Tudo muito bom se todos ganhassem. Mas não é o caso. As empresas vendem aquilo que não lhes pertence, a conta dos trabalhadores, e os bancos pagam porque sabem que vão tirar muito dinheiro desses novos correntistas, a ponto de “compensar” o investimento. São tarifas e mais tarifas de serviços como, por exemplo, um DOC por mês se o correntista quiser transferir seus recursos, possibilidade de vender produtos como títulos de capitalização, seguros, previdência, cobrança por cheque de baixo valor etc. E, a galinha dos ovos de ouro, cheques especiais com taxas de 10% ou mais ao mês e cartões de crédito com anuidades altíssimas e juros estratosféricos para quem cai no rotativo.

 

Dados recentes dos balanços dos maiores bancos apontam que cerca de 25% do lucro líquido tem origem na cobrança de tarifas e/ou prestação de serviços, chegando esta arrecadação a cobrir até 2 (duas) folhas de pagamento, relação que no passado não era maior que 30% das despesas de pessoal.

 

O trabalhador, que no Brasil já sofre com uma renda insuficiente, ainda tem descontados esses valores, sem opção de escolha.
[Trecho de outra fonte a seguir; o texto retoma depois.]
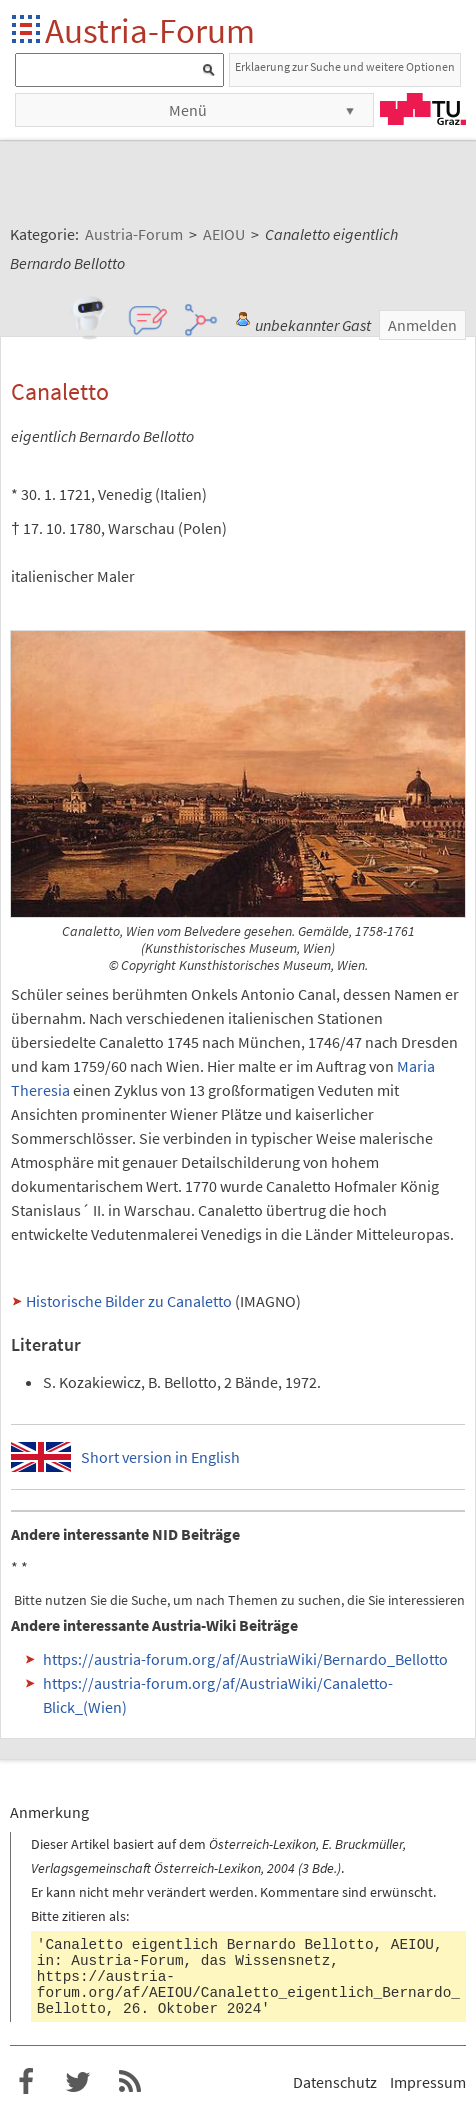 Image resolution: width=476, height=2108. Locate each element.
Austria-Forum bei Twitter (78, 2082)
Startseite (27, 30)
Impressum (428, 2082)
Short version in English (160, 1457)
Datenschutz (335, 2082)
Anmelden (422, 325)
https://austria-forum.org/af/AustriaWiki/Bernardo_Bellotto (245, 1659)
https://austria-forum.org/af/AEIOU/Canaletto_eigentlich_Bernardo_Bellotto (248, 1993)
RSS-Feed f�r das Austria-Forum (130, 2082)
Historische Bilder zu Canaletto (129, 1301)
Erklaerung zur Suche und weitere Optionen (345, 66)
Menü (188, 110)
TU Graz (423, 109)
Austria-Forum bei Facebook (26, 2082)
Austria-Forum (150, 30) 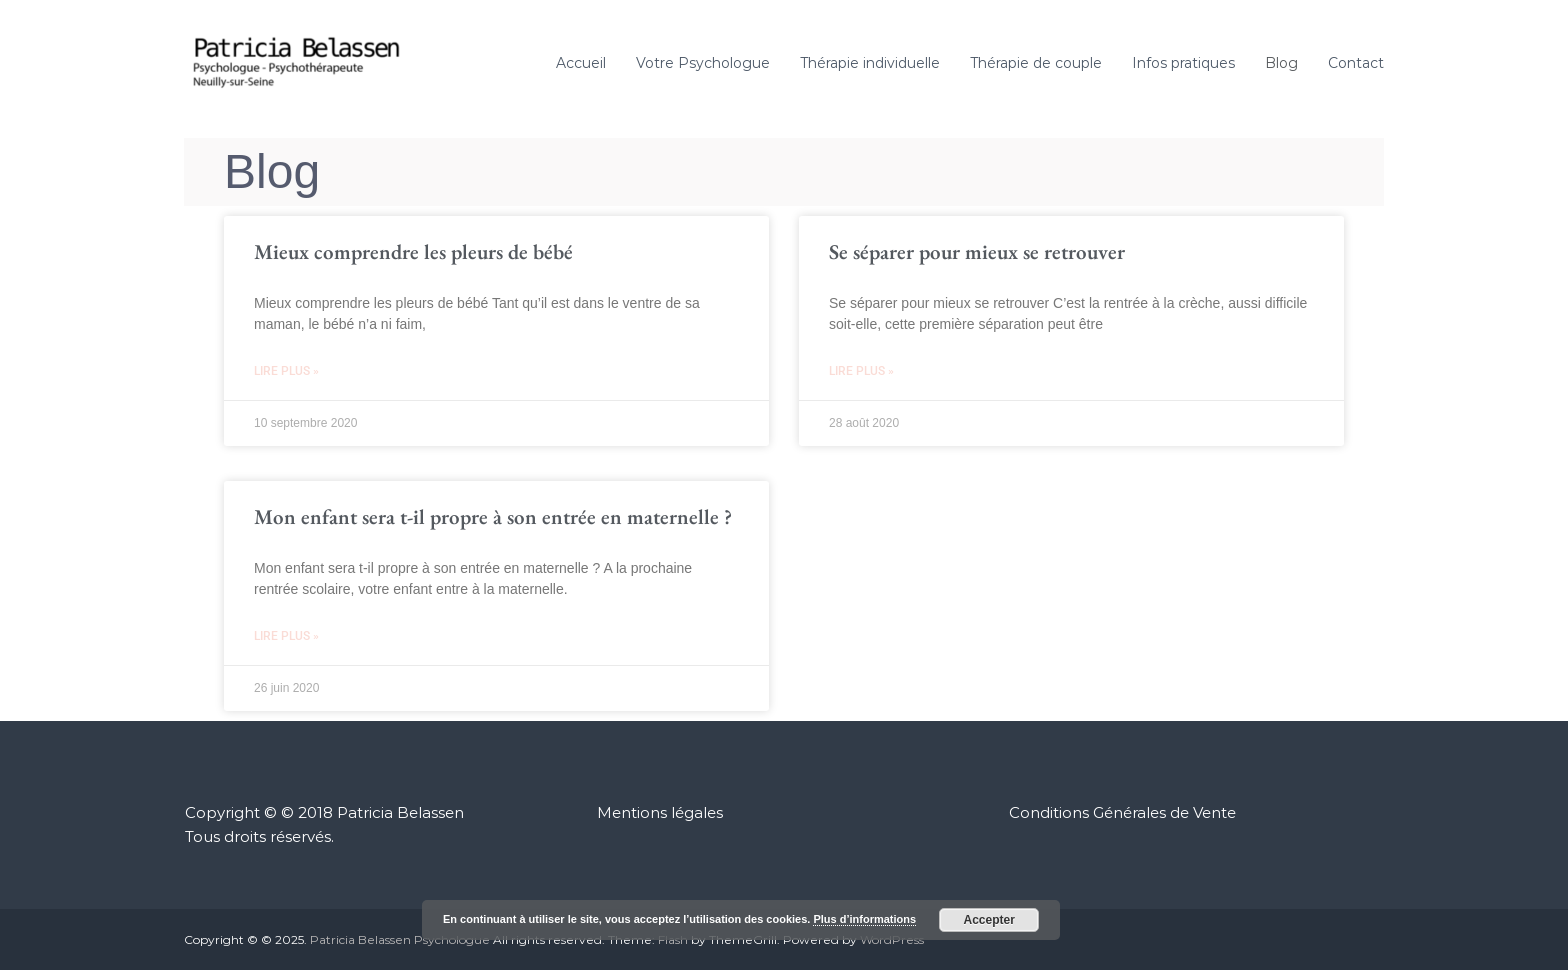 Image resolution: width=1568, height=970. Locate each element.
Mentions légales (660, 812)
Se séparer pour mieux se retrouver (977, 251)
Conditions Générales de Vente (1122, 812)
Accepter (989, 920)
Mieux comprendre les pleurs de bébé (413, 251)
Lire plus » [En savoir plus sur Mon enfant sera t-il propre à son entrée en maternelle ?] (286, 636)
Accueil (581, 63)
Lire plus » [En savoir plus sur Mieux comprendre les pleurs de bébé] (286, 371)
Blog (1281, 63)
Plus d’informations (864, 919)
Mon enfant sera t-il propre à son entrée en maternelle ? (493, 516)
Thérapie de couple (1036, 63)
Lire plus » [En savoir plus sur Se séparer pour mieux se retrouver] (861, 371)
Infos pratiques (1183, 63)
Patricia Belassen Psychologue (400, 939)
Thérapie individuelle (870, 63)
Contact (1356, 63)
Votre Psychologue (703, 63) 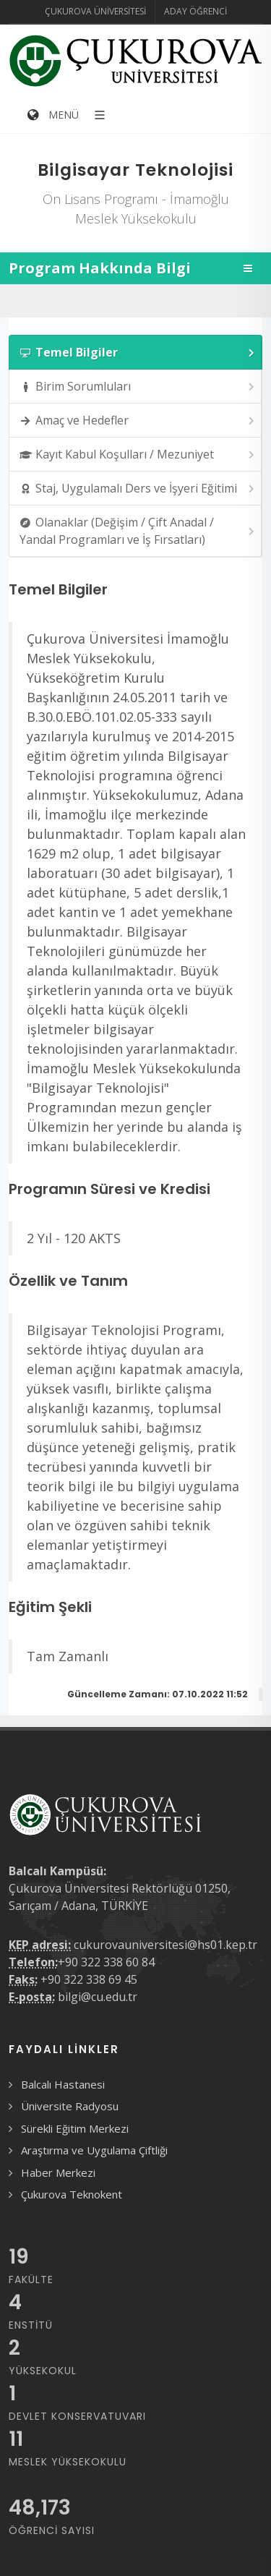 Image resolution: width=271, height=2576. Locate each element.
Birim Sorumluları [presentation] (138, 386)
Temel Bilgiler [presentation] (138, 352)
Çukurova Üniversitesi (95, 11)
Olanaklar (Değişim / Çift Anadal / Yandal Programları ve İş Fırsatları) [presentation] (138, 530)
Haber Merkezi (58, 2172)
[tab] (135, 352)
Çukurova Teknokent (71, 2194)
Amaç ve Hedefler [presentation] (138, 420)
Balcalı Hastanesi (63, 2084)
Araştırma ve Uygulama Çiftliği (94, 2150)
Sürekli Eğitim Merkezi (75, 2128)
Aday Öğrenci (195, 11)
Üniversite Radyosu (70, 2106)
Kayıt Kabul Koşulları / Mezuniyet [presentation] (138, 454)
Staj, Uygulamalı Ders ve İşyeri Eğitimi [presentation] (138, 488) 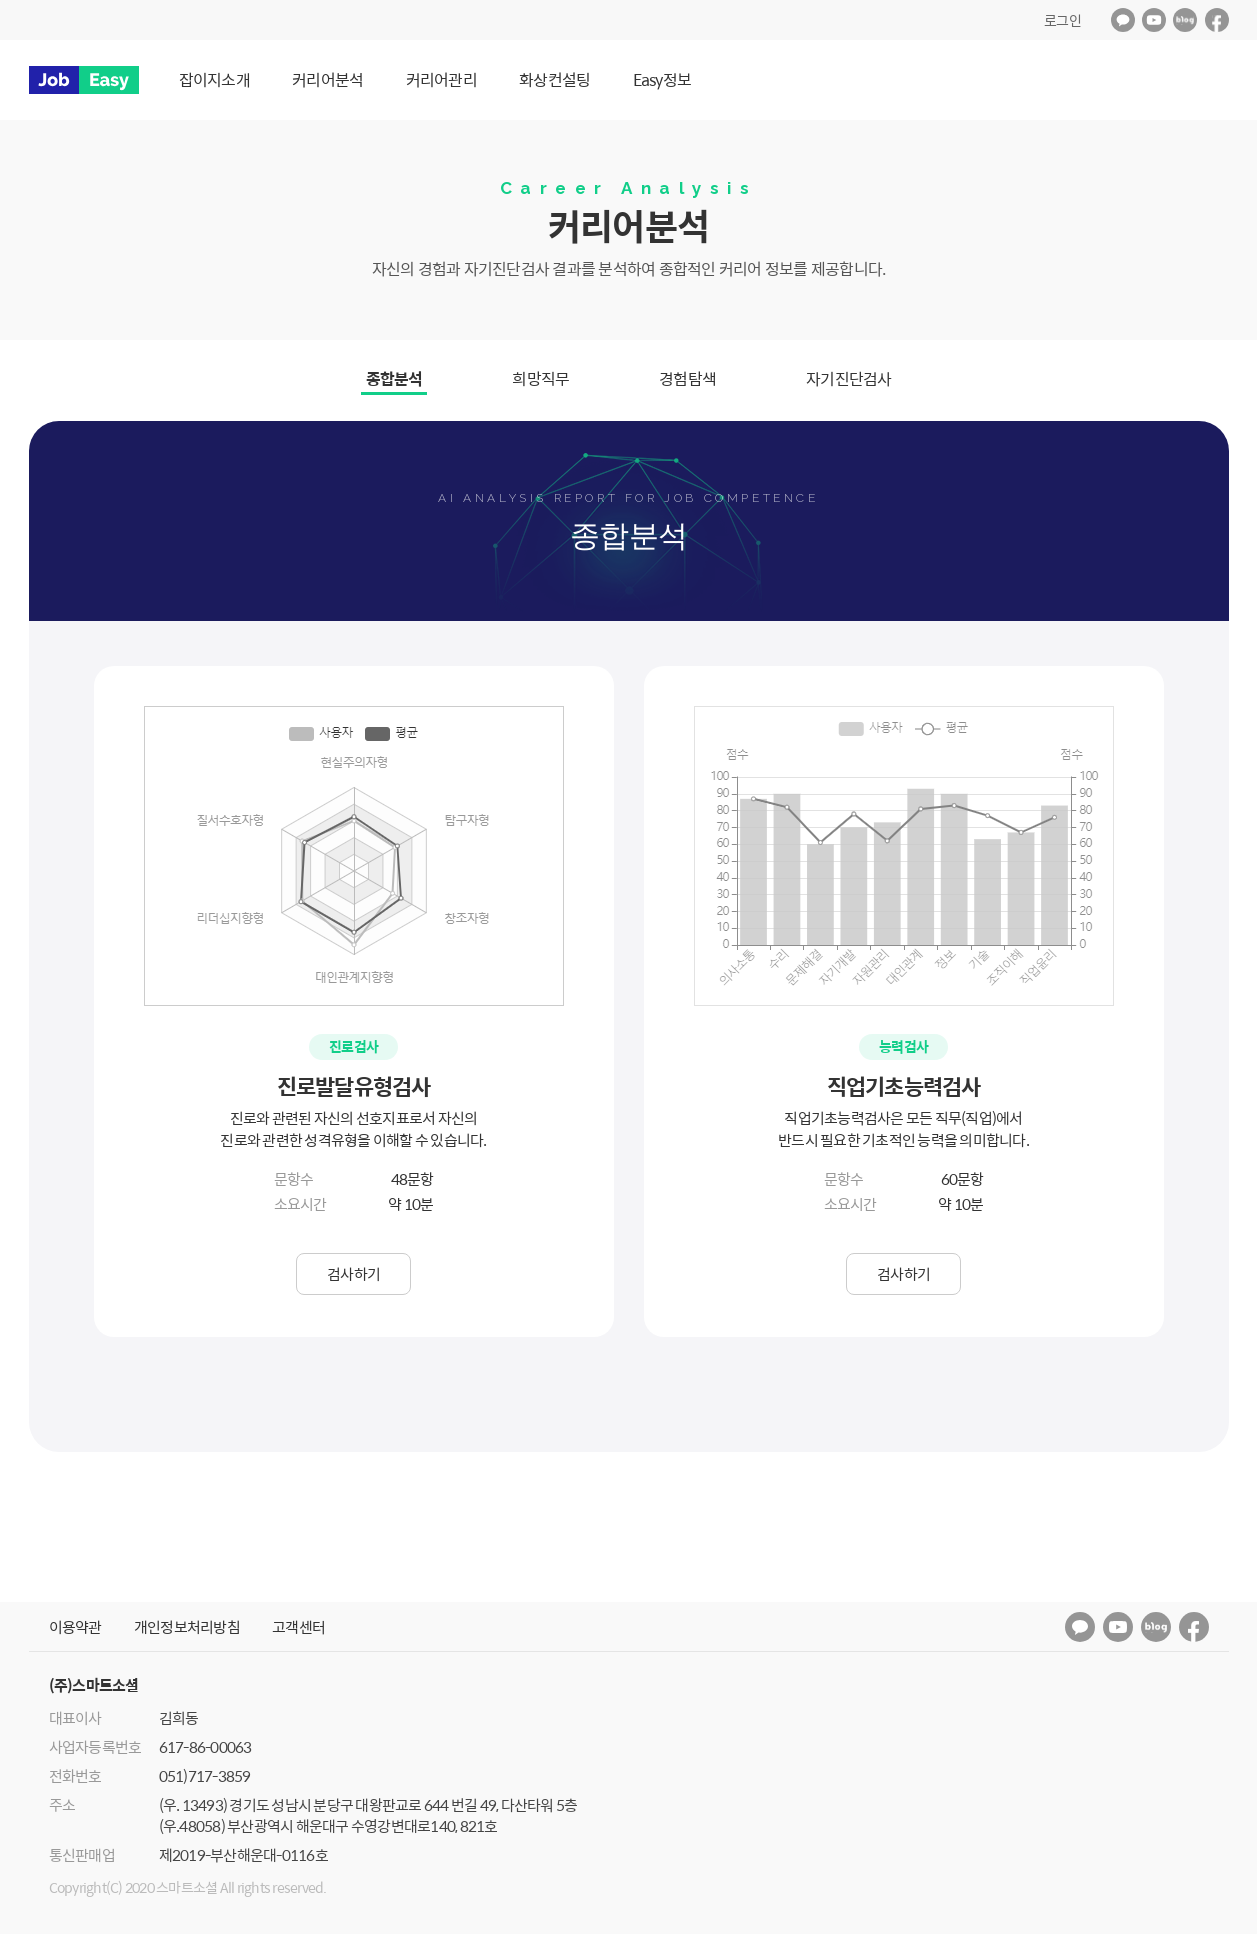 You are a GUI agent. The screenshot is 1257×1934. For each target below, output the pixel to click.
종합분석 (394, 378)
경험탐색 (687, 378)
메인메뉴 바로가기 (0, 0)
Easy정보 (662, 80)
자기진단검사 (848, 378)
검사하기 (353, 1273)
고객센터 (298, 1626)
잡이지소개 (214, 80)
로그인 (1062, 20)
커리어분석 (327, 80)
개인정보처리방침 (187, 1626)
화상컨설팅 (554, 80)
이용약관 (75, 1626)
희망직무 (540, 378)
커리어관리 (441, 80) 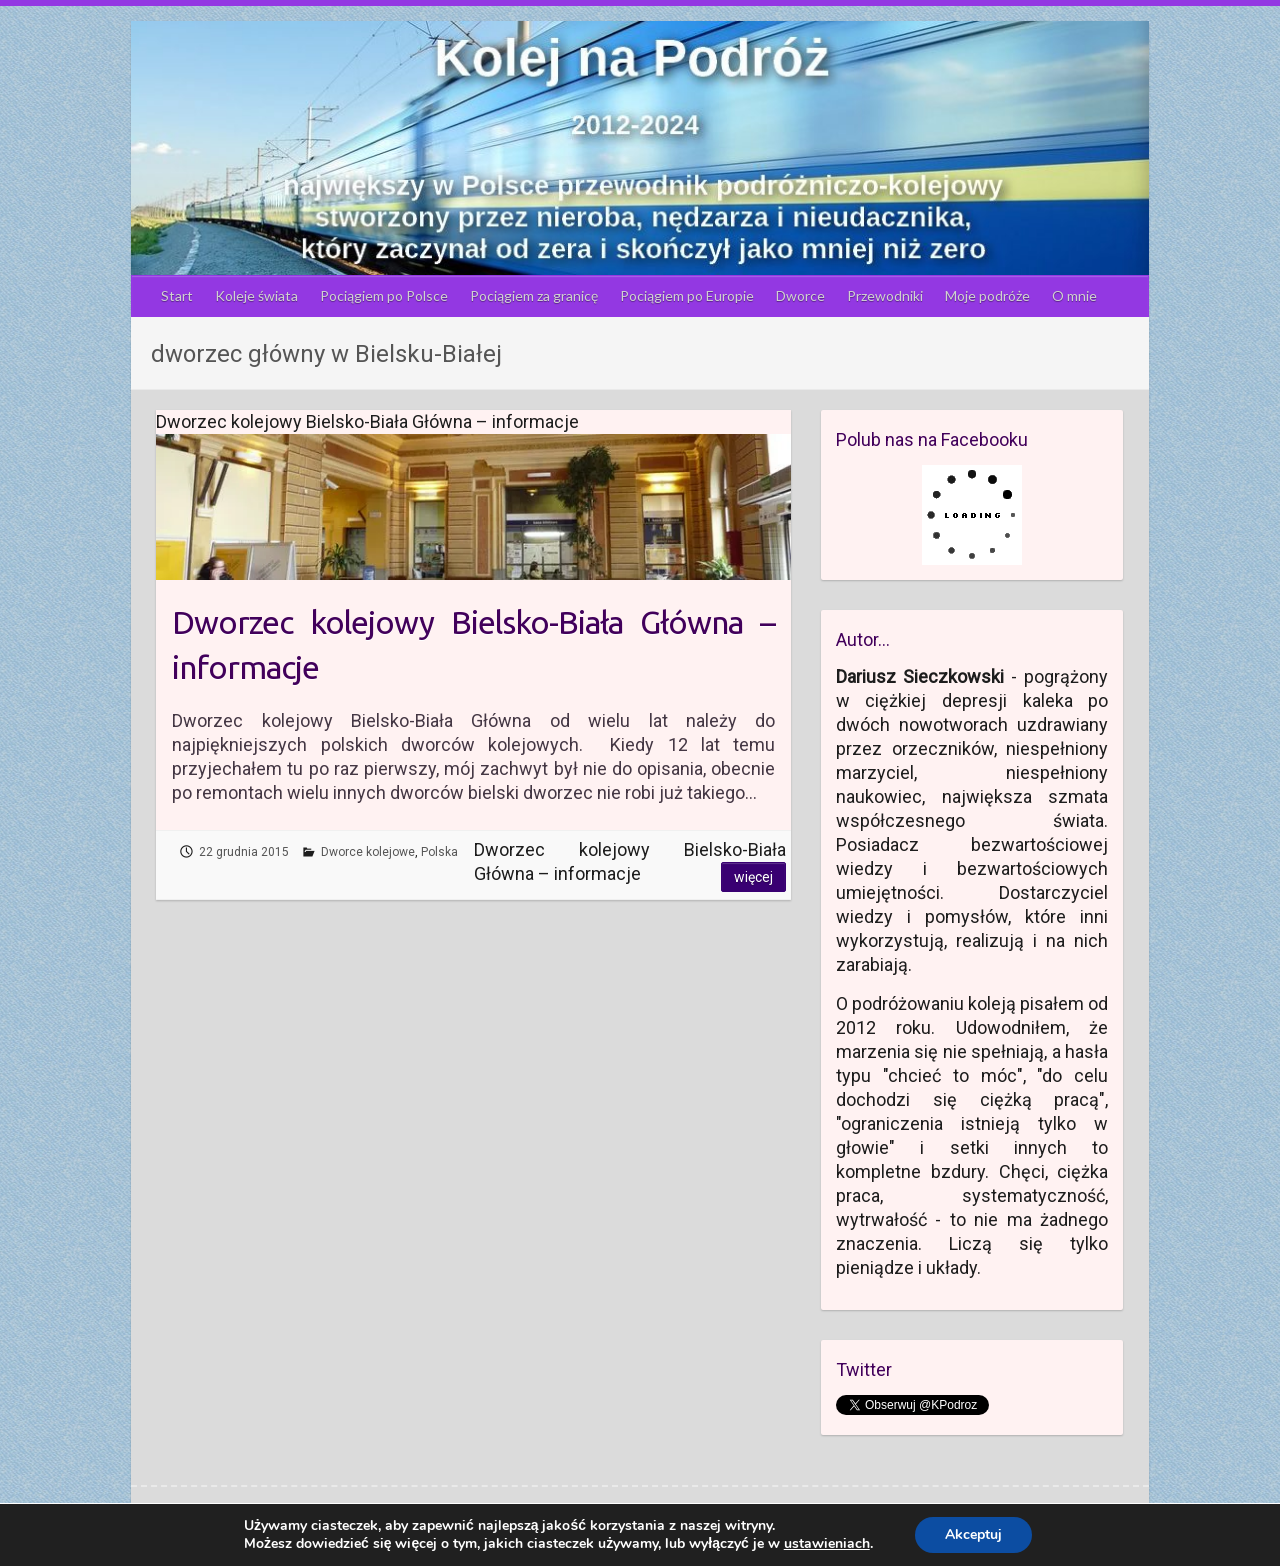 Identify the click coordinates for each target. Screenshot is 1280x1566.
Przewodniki (885, 295)
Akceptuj (973, 1534)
Os bancos e empresários, que tanto defendem o livre mercado, neste caso, como em outros, fazem do monopólio e da falta de concorrência um grande negócio. E passam por cima de medidas que já existem, como dificultar a abertura de contas-salário, que não teriam nenhum tipo de cobrança (resolução 2718 do Bacen), e também lobby para que o governo não adote medidas que estimulem a concorrência no setor, como a que permitiria ao cliente transferir seus recursos para o banco que quiser sem nenhum custo.

 

Como a própria matéria da Folha mostra, os leilões de folhas de pagamento se acirraram nos últimos dias.

 

Os banqueiros querem garantir que qualquer restrição a esses negócios entre eles e as empresas só valham a partir da entrada em vigor, para que os empregados de contas negociadas não tenham liberdade para optarem pelo banco de sua preferência.

 

Querem, de qualquer jeito, manter seus privilégios à custa da sociedade brasileira e seus lucros recordes a qualquer custo. Isso é inadmissível. O setor demonstra todo dia seu caráter anti-social ao mandar a população de baixa renda para lotéricas, supermercados, lugares inseguros, ou agências com filas estratosféricas. Demite trabalhadores e piora o atendimento, não investe para impedir assaltos e mortes de trabalhadores e clientes, faz com que bancários trabalhem até adoecer, sofram com assédio moral etc.

 

Isso tem que acabar para que a sociedade brasileira tenha a chance de ser mais justa. E, para isso, é fundamental a ampliação do Conselho Monetário Nacional, para que mais atores sociais possam participar das decisões econômicas que influenciam a vida de todos, como nesse caso, onde a Fenaban participou dos debates no CMN e os trabalhadores não. A regulamentação do Sistema Financeiro Nacional é outra medida urgente a ser tomada para que, de fato, os bancos cumpram o papel que justifique a concessão pública que lhes é dada pelo Estado.